== Work item ==
Output exactly what appears from the line containing "Избавиться от плесени на" to the end of the data below, and nothing more.

== Materials provided ==
Segment Open

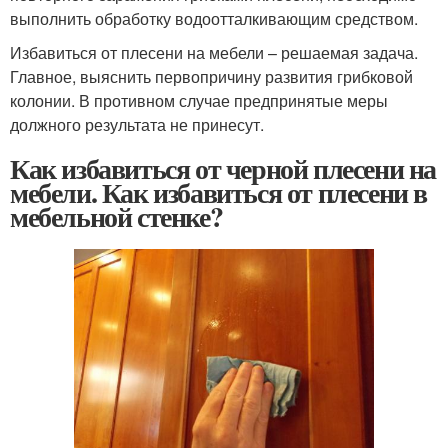
выполнить обработку водоотталкивающим средством.
Избавиться от плесени на мебели – решаемая задача.
Главное, выяснить первопричину развития грибковой
колонии. В противном случае предпринятые меры
должного результата не принесут.
Как избавиться от черной плесени на
мебели. Как избавиться от плесени в
мебельной стенке?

Segment Closed

== Your response ==
Избавиться от плесени на мебели – решаемая задача.
Главное, выяснить первопричину развития грибковой
колонии. В противном случае предпринятые меры
должного результата не принесут.
Как избавиться от черной плесени на
мебели. Как избавиться от плесени в
мебельной стенке?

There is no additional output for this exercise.